One such danger, located on the Oregon Trail, where emigrants made their way to Oregon, California, and Utah, was the North Platte River near present day Casper, Wyoming. In those days, there were many people looking to make a living in something besides the gold industry, which wasn’t always successful for the majority of people, so they set up things like commercial ferries to transport wagon trains across the treacherous rivers, like the North Platte River. It was a safer way to cross the rivers, to be sure, but it was also expensive, and so many people tried to cross on their own. Mostly due to their inexperience, many people lost everything trying to cross, sometimes even their lives. Many emigrants, unwilling to pay, tried to fashion their own “ferries,” with varying success.

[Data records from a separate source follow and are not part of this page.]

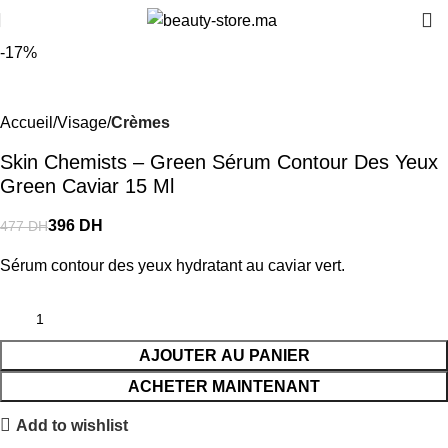
DH ou gratuite dès 350 DH
📍 Tanger : Livraison gratuite | 🚚 Autr
-17%
Accueil
Visage
Crèmes
Skin Chemists – Green Sérum Contour Des Yeux
Green Caviar 15 Ml
396
DH
477
DH
Sérum contour des yeux hydratant au caviar vert.
AJOUTER AU PANIER
ACHETER MAINTENANT
Add to wishlist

Until bridges were built, nearly all travelers swam their livestock across, and many people and animals drowned in the swift, deep, shockingly cold water of the Platte.
From present-day central Nebraska to South Pass in west-central Wyoming, emigrants to California, Oregon and Utah all took more or less one route. Most of the wagon trains came up the south side of the Platte from Fort Kearney. They crossed the South Platte in western Nebraska where the river forks, and continued west, going up the south side of the north fork. This route meant that they would have to ford the Laramie River where it joined the North Platte at Fort Laramie. Then, finally they could cross the North Platte itself 150 miles later, where the river turned to go to the south near present Casper. Once they made the treacherous North Platte River crossing, the travelers could continue on to the west. There was simply no other way to get there from the East at that time in history.
Routes changed periodically, including crossings at Red Buttes, west of Casper during fur-trade times in the 1820s and 1830s. Crossing points varied more and more during the mid-1840s, including along 25 miles of river from the mouth of Deer Creek, at present-day Glenrock, Wyoming to Casper, Wyoming. Many people crafted small boats by emptying their wagons, removing the wagon box from the running gear, caulking the boxes water tight with tar, dismantling the running gear into pieces, and then ferrying everything across the water in the wagon boxes. Wow!! What a long drawn out, time consuming way to build a boat. Them they used poles or oars for guidance and often using ox or human power to tow the craft across the water with long ropes. This was a fairly reliable method, as I said very slow due to the unloading, dismantling, and reloading.